EVA: Towards a universal model of the immune system
Ethan Bandasack, Vincent Bouget, Apolline Bruley, Yannis Cattan, Charlotte Claye, Matthew Corney, Julien Duquesne, Karim El Kanbi, Aziz Fouché, Pierre Marschall, Francesco Strozzi
TL;DR
EVA introduces a novel cross-species, multimodal foundation model for immunology and inflammation that unifies transcriptomics across human and mouse with histology data to produce patient-level representations. By jointly training a transcriptomics encoder (EVA-RNA) and a histology encoder (EVA-H) and fusing them with a multimodal transformer, EVA demonstrates strong, transferable performance across a 39-task benchmark spanning discovery, preclinical translation, and clinical prediction, with clear scaling laws up to 300M RNA parameters. Mechanistic interpretability via sparse autoencoders reveals interpretable, cross-species concepts that map to conserved immune programs and tissue differentiation. EVA’s zero-shot perturbation, cross-species transfer, and end-to-end translational evaluations address key translational barriers while providing an open-access EVA-RNA release to accelerate community research in immune-mediated diseases. The work highlights the value of modality- and species-aware pretraining for translational biology and sets a benchmarking paradigm aligned with drug development priorities.
Abstract
The effective application of foundation models to translational research in immune-mediated diseases requires multimodal patient-level representations that can capture complex phenotypes emerging from multicellular interactions. Yet most current biological foundation models focus only on single-cell resolution and are evaluated on technical metrics often disconnected from actual drug development tasks and challenges. Here, we introduce EVA, the first cross-species, multimodal foundation model of immunology and inflammation, a therapeutic area where shared pathogenic mechanisms create unique opportunities for transfer learning. EVA harmonizes transcriptomics data across species, platforms, and resolutions, and integrates histology data to produce rich, unified patient representations. We establish clear scaling laws, demonstrating that increasing model size and compute translates to improvements in both pretraining and downstream tasks performance. We introduce a comprehensive evaluation suite of 39 tasks spanning the drug development pipeline: zero-shot target efficacy and gene function prediction for discovery, cross-species or cross-diseases molecular perturbations for preclinical development, and patient stratification with treatment response prediction or disease activity prediction for clinical trials applications.
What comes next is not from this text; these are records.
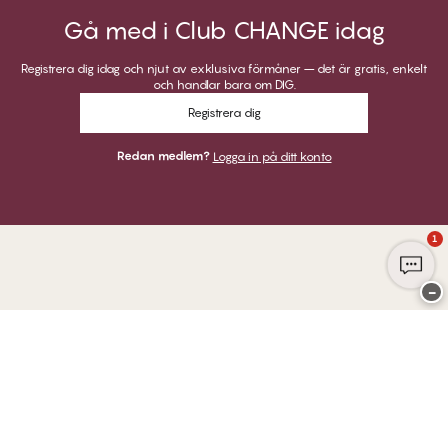
Gå med i Club CHANGE idag
Registrera dig idag och njut av exklusiva förmåner – det är gratis, enkelt
och handlar bara om DIG.
Registrera dig
Redan medlem?
Logga in på ditt konto
1
−
Tack för att du besöker
Twilfit by CHANGE Lingerie
BETALNINGAR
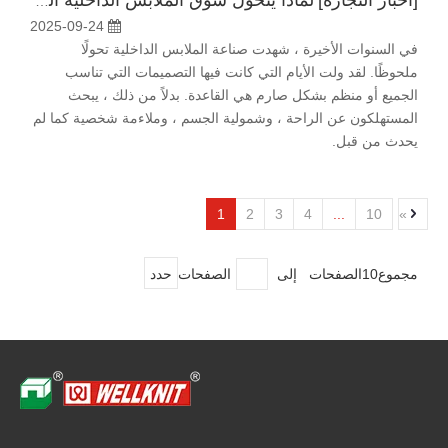
[
أخبار التجارة
]
لماذا يتحول سوق الملابس الداخلية العالمية إلى حلول ملابس داخلية سلسة
2025-09-24
في السنوات الأخيرة ، شهدت صناعة الملابس الداخلية تحولًا
ملحوظًا. لقد ولت الأيام التي كانت فيها التصميمات التي تناسب
الجميع أو منظم بشكل صارم هي القاعدة. بدلاً من ذلك ، يبحث
المستهلكون عن الراحة ، وشمولية الجسم ، وملاءمة شخصية كما لم
يحدث من قبل.
1
2
3
4
...
10
»
مجموع10الصفحات إلى
الصفحات
حدد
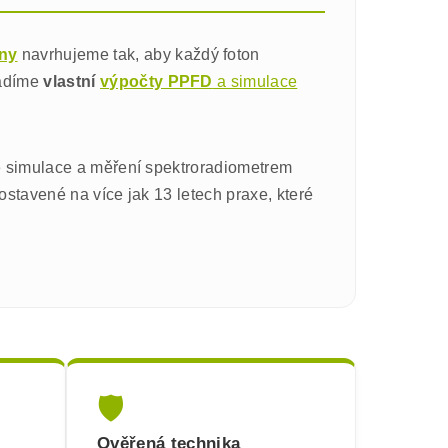
iny
navrhujeme tak, aby každý foton
vádíme
vlastní
výpočty PPFD
a simulace
e simulace a měření spektroradiometrem
ostavené na více jak 13 letech praxe, které
🛡️
Ověřená technika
We benchmark EVA against several state-of-the-art biological foundation models and baselines on these tasks, and demonstrate state-of-the-art results on each task category. Using mechanistic interpretability, we further identify biological meaningful features, revealing intertwined representations across species and technologies. We release an open version of EVA for transcriptomics to accelerate research on immune-mediated diseases.